United States Army Garrison Bamberg was located on Warner Barracks in Bamberg, Germany. The unit provided "installation capabilities and services to support expeditionary operations in a time of persistent conflict, and to provide a quality of life for soldiers and families commensurate with their service."

USAG Bamberg was subordinate to United States Army Installation Management Command – Europe and an indirect report garrison under USAG Ansbach .

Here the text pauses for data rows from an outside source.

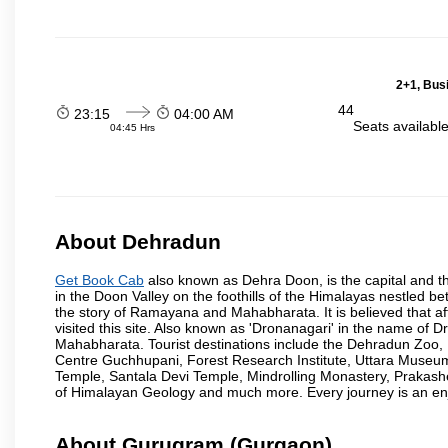
2+1, Bus
44
23:15
04:00 AM
Seats availabl
04:45 Hrs
About Dehradun
Get Book Cab
also known as Dehra Doon, is the capital and th
in the Doon Valley on the foothills of the Himalayas nestled be
the story of Ramayana and Mahabharata. It is believed that
visited this site. Also known as 'Dronanagari' in the name of
Mahabharata. Tourist destinations include the Dehradun Zo
Centre Guchhupani, Forest Research Institute, Uttara Muse
Temple, Santala Devi Temple, Mindrolling Monastery, Prakash
of Himalayan Geology and much more. Every journey is an en
About Gurugram (Gurgaon)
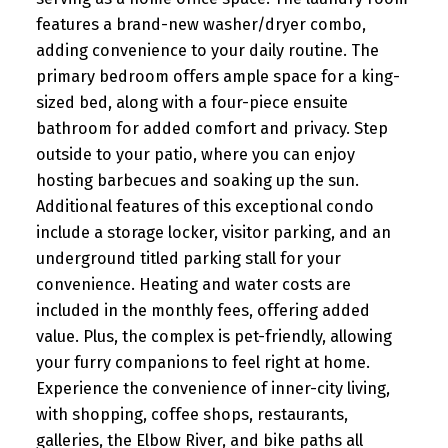
features a brand-new washer/dryer combo,
adding convenience to your daily routine. The
primary bedroom offers ample space for a king-
sized bed, along with a four-piece ensuite
bathroom for added comfort and privacy. Step
outside to your patio, where you can enjoy
hosting barbecues and soaking up the sun.
Additional features of this exceptional condo
include a storage locker, visitor parking, and an
underground titled parking stall for your
convenience. Heating and water costs are
included in the monthly fees, offering added
value. Plus, the complex is pet-friendly, allowing
your furry companions to feel right at home.
Experience the convenience of inner-city living,
with shopping, coffee shops, restaurants,
galleries, the Elbow River, and bike paths all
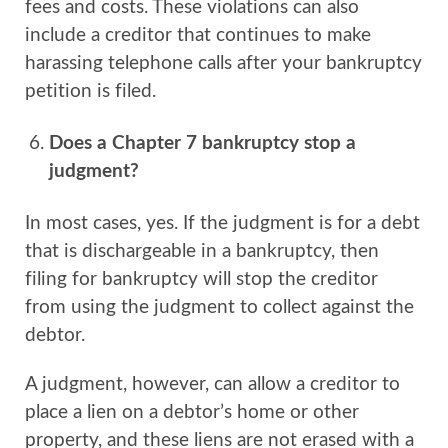
fees and costs. These violations can also
include a creditor that continues to make
harassing telephone calls after your bankruptcy
petition is filed.
Does a Chapter 7 bankruptcy stop a
judgment?
In most cases, yes. If the judgment is for a debt
that is dischargeable in a bankruptcy, then
filing for bankruptcy will stop the creditor
from using the judgment to collect against the
debtor.
A judgment, however, can allow a creditor to
place a lien on a debtor’s home or other
property, and these liens are not erased with a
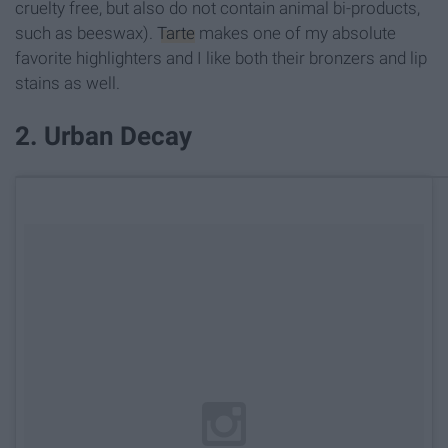
cruelty free, but also do not contain animal bi-products,
such as beeswax).
Tarte
makes one of my absolute
favorite highlighters and I like both their bronzers and lip
stains as well.
2. Urban Decay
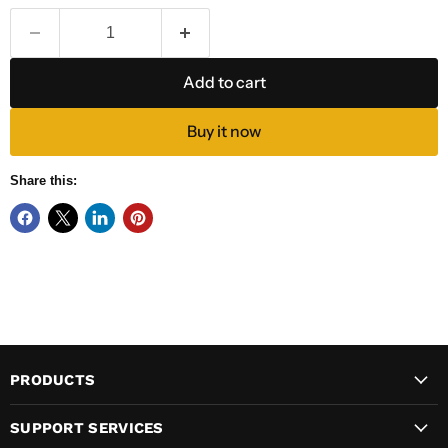
Add to cart
Buy it now
Share this:
PRODUCTS
SUPPORT SERVICES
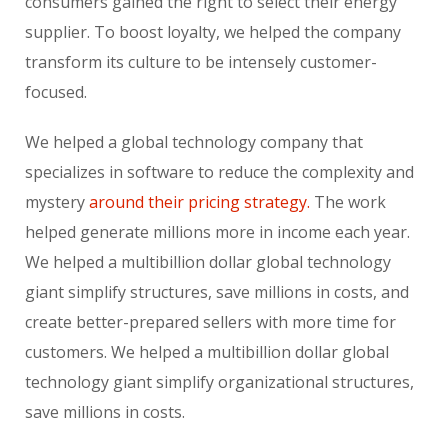
consumers gained the right to select their energy
supplier. To boost loyalty, we helped the company
transform its culture to be intensely customer-
focused.
We helped a global technology company that
specializes in software to reduce the complexity and
mystery
around their pricing strategy.
The work
helped generate millions more in income each year.
We helped a multibillion dollar global technology
giant simplify structures, save millions in costs, and
create better-prepared sellers with more time for
customers. We helped a multibillion dollar global
technology giant simplify organizational structures,
save millions in costs.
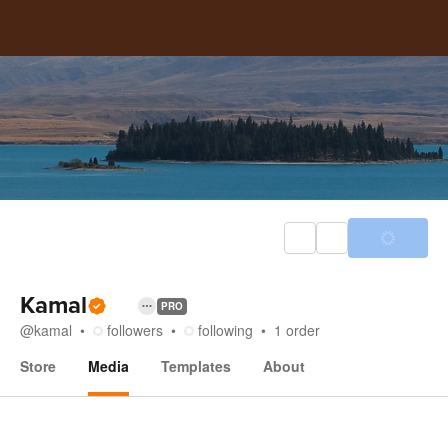
Kamal
PRO
@
kamal
followers
following
1
order
Store
Media
Templates
About
Media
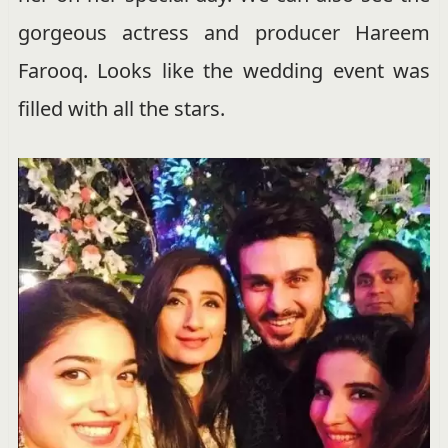
gorgeous actress and producer Hareem
Farooq. Looks like the wedding event was
filled with all the stars.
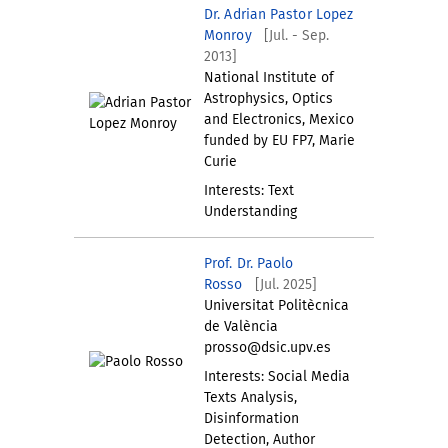
Dr. Adrian Pastor Lopez
Monroy
[Jul. - Sep.
2013]
National Institute of
Astrophysics, Optics
and Electronics, Mexico
funded by EU FP7, Marie
Curie
Interests: Text
Understanding
Prof. Dr. Paolo
Rosso
[Jul. 2025]
Universitat Politècnica
de València
prosso@dsic.upv.es
Interests: Social Media
Texts Analysis,
Disinformation
Detection, Author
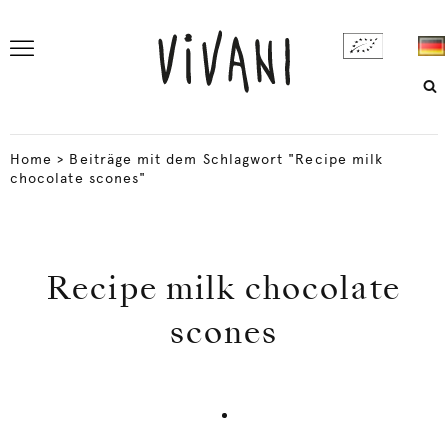
Home
>
Beiträge mit dem Schlagwort "Recipe milk
chocolate scones"
Recipe milk chocolate
scones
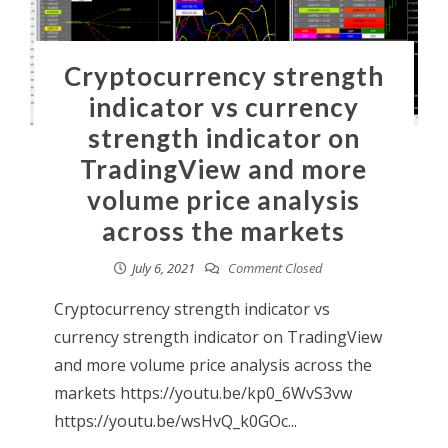
Cryptocurrency strength
indicator vs currency
strength indicator on
TradingView and more
volume price analysis
across the markets
July 6, 2021
Comment Closed
Cryptocurrency strength indicator vs
currency strength indicator on TradingView
and more volume price analysis across the
markets https://youtu.be/kp0_6WvS3vw
https://youtu.be/wsHvQ_k0GOc...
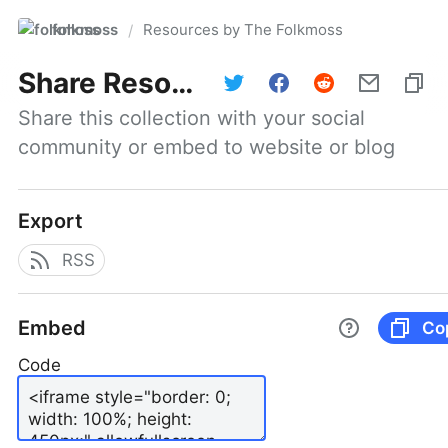
folkmoss
Resources by The Folkmoss
/
Share
Resources by The Folkmoss
Share this collection with your social 
community or embed to website or blog
Export
RSS
Embed
Co
Code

The facility closed in 2014 because of changes in US military spending priorities.

==History==
The Warner Barracks were first occupied by the United States Army at the end of World War II. The barracks became the headquarters of the U.S. Constabulary, a mobile unit of the 28th Infantry Regiment and the 1st Infantry Division. This unit was responsible for patrolling the areas of Germany then occupied by U.S. forces.

===1990–1999===
Bamberg units were involved in Operation Desert Storm from November 1990 through August 1991 and many returned to complete the deactivation process started prior to their involvement in the Gulf War. In October 1991, the Bamberg military community was designated as the 279th Base Support Battalion under the 99th Area Support Group, Nuremberg.

The 279th Base Support Battalion was realigned under the 98th Area Support Group in Wurzburg, Germany, in October 1993.

In 1995, numerous units were successfully restationed from Nuremberg to Bamberg, a very complex process involving $4.5 million worth of construction, and over 1,000 people.

===2000–2010===
On 1 October 2002, the Secretary of the Army formally activated the United States Army Installation Management Agency (IMA). IMA is the result of the Army leadership's vision to streamline headquarters and promote optimal care for soldiers and families.

On 13 October 2005, the Area Support Groups and Base Support Battalions were redesignated as United States Army Garrisons under the Installation Management Agency – Europe Region, Heidelberg.

Members of the Bamberg German/American military community have participated in Operations Joint Endeavor, Joint Guard, Joint Forge, Able Sentry, KFOR, Operation Enduring Freedom, and Operation Iraqi Freedom.